WHAT IS REQUIRED: Using only the entries below, copy exactly the lines that begin at the one with "particular en chalets y grandes" and end at the one with "27.06.2026. • 3 MIN", both included. Drop the pictures.

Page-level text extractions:
+ + + + +

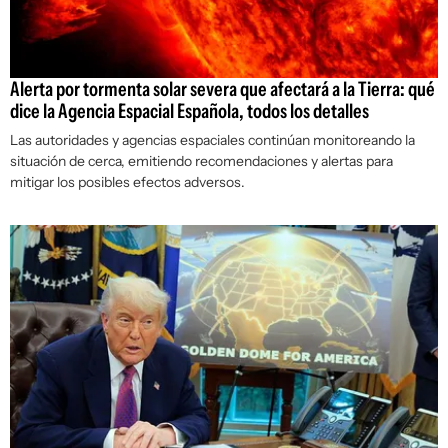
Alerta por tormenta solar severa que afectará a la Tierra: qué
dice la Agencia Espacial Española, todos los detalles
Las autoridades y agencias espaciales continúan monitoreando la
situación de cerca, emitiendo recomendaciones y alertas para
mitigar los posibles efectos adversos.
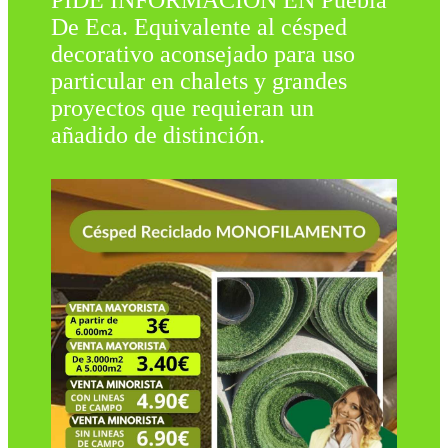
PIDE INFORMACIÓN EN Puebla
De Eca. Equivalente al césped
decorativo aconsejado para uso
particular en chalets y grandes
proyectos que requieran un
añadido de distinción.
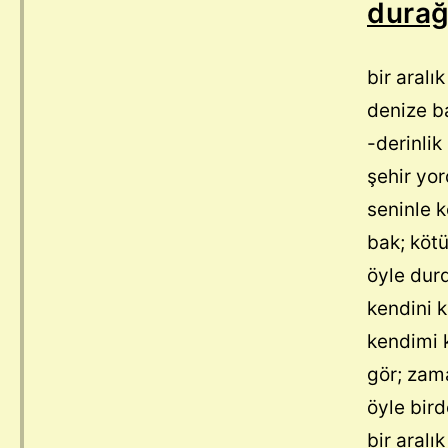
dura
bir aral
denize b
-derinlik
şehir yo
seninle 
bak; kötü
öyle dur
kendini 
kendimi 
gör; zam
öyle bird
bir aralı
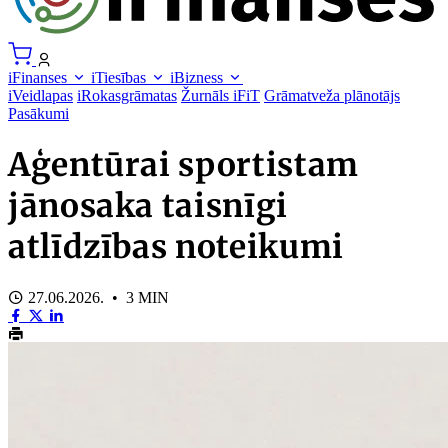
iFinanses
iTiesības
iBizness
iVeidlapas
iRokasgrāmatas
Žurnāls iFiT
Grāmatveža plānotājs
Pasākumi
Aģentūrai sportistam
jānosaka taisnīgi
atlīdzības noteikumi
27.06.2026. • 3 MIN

+ + + + +

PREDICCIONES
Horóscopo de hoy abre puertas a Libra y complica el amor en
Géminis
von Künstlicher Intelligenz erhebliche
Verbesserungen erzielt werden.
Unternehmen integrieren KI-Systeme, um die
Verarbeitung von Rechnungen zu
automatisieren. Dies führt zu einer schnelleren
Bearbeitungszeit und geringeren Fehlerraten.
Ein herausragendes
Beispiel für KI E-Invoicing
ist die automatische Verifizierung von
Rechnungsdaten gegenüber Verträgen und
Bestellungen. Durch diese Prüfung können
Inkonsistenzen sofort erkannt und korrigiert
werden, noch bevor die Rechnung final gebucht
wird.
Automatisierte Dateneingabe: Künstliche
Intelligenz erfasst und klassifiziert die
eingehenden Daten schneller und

+ + + + +

OUTPUT BELOW:
particular en chalets y grandes
proyectos que requieran un
añadido de distinción.
dura
bir aral
denize b
-derinlik
şehir yo
seninle 
bak; kötü
öyle dur
kendini 
kendimi 
gör; zam
öyle bird
bir aralı
iFinanses
iTiesības
iBizness
iVeidlapas
iRokasgrāmatas
Žurnāls iFiT
Grāmatveža plānotājs
Pasākumi
Aģentūrai sportistam
jānosaka taisnīgi
atlīdzības noteikumi
27.06.2026. • 3 MIN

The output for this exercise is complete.